> **Your instructions**
The entries below are to be reproduced exactly, with their pictures omitted.

> **Extracted entries**
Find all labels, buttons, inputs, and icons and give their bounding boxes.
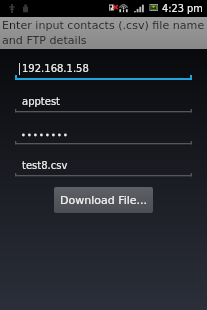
staticText: apptest [22,96,61,108]
staticText: Enter input contacts (.csv) file name an… [2,19,205,47]
button[interactable] [15,126,192,148]
staticText: test8.csv [22,160,68,172]
staticText: 4:23 pm [162,3,203,14]
button[interactable]: 192.168.1.58 [15,61,192,83]
staticText: 192.168.1.58 [22,63,89,75]
button[interactable]: apptest [15,94,192,116]
other: Notification [22,4,29,13]
other: Download notification [9,4,15,13]
staticText: Download File... [60,194,148,207]
button[interactable]: Download File... [54,187,153,213]
button[interactable]: test8.csv [15,158,192,180]
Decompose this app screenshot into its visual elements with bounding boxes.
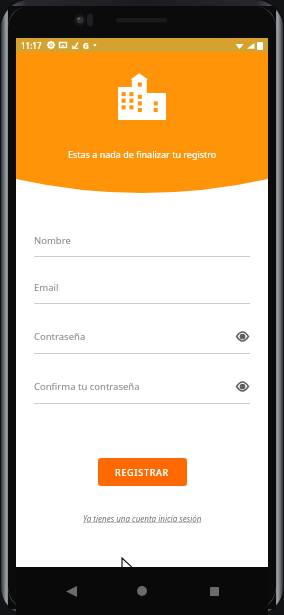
button[interactable]: Confirma tu contraseña bbox=[34, 378, 250, 428]
button[interactable]: Nombre bbox=[34, 234, 250, 281]
staticText: Confirma tu contraseña bbox=[34, 380, 140, 393]
staticText: G bbox=[83, 40, 89, 51]
staticText: Ya tienes una cuenta inicia sesión bbox=[83, 513, 202, 524]
staticText: Nombre bbox=[34, 234, 71, 247]
staticText: Estas a nada de finalizar tu registro bbox=[68, 148, 217, 160]
button[interactable]: Mostrar contraseña bbox=[234, 328, 250, 344]
button[interactable]: Email bbox=[34, 281, 250, 328]
button[interactable]: Home bbox=[125, 574, 159, 608]
staticText: 11:17 bbox=[21, 40, 42, 51]
button[interactable]: Ya tienes una cuenta inicia sesión bbox=[79, 509, 206, 528]
button[interactable]: Contraseña bbox=[34, 328, 250, 378]
button[interactable]: REGISTRAR bbox=[98, 458, 187, 486]
button[interactable]: Recents bbox=[197, 574, 231, 608]
staticText: REGISTRAR bbox=[115, 466, 170, 478]
staticText: Email bbox=[34, 281, 59, 294]
button[interactable]: Mostrar contraseña bbox=[234, 378, 250, 394]
button[interactable]: Back bbox=[54, 574, 88, 608]
staticText: Contraseña bbox=[34, 330, 86, 343]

> **Task result**
Find all labels, buttons, inputs, and icons and give their bounding boxes.
staticText: apptest [22,96,61,108]
staticText: Enter input contacts (.csv) file name an… [2,19,205,47]
button[interactable] [15,126,192,148]
staticText: test8.csv [22,160,68,172]
staticText: 4:23 pm [162,3,203,14]
button[interactable]: 192.168.1.58 [15,61,192,83]
staticText: 192.168.1.58 [22,63,89,75]
button[interactable]: apptest [15,94,192,116]
other: Notification [22,4,29,13]
other: Download notification [9,4,15,13]
staticText: Download File... [60,194,148,207]
button[interactable]: Download File... [54,187,153,213]
button[interactable]: test8.csv [15,158,192,180]
Decompose this app screenshot into its visual elements with bounding boxes.
button[interactable]: Confirma tu contraseña bbox=[34, 378, 250, 428]
button[interactable]: Nombre bbox=[34, 234, 250, 281]
staticText: Confirma tu contraseña bbox=[34, 380, 140, 393]
staticText: G bbox=[83, 40, 89, 51]
staticText: Ya tienes una cuenta inicia sesión bbox=[83, 513, 202, 524]
staticText: Nombre bbox=[34, 234, 71, 247]
staticText: Estas a nada de finalizar tu registro bbox=[68, 148, 217, 160]
button[interactable]: Mostrar contraseña bbox=[234, 328, 250, 344]
button[interactable]: Email bbox=[34, 281, 250, 328]
button[interactable]: Home bbox=[125, 574, 159, 608]
staticText: 11:17 bbox=[21, 40, 42, 51]
button[interactable]: Ya tienes una cuenta inicia sesión bbox=[79, 509, 206, 528]
button[interactable]: Contraseña bbox=[34, 328, 250, 378]
button[interactable]: REGISTRAR bbox=[98, 458, 187, 486]
button[interactable]: Recents bbox=[197, 574, 231, 608]
staticText: REGISTRAR bbox=[115, 466, 170, 478]
staticText: Email bbox=[34, 281, 59, 294]
button[interactable]: Mostrar contraseña bbox=[234, 378, 250, 394]
button[interactable]: Back bbox=[54, 574, 88, 608]
staticText: Contraseña bbox=[34, 330, 86, 343]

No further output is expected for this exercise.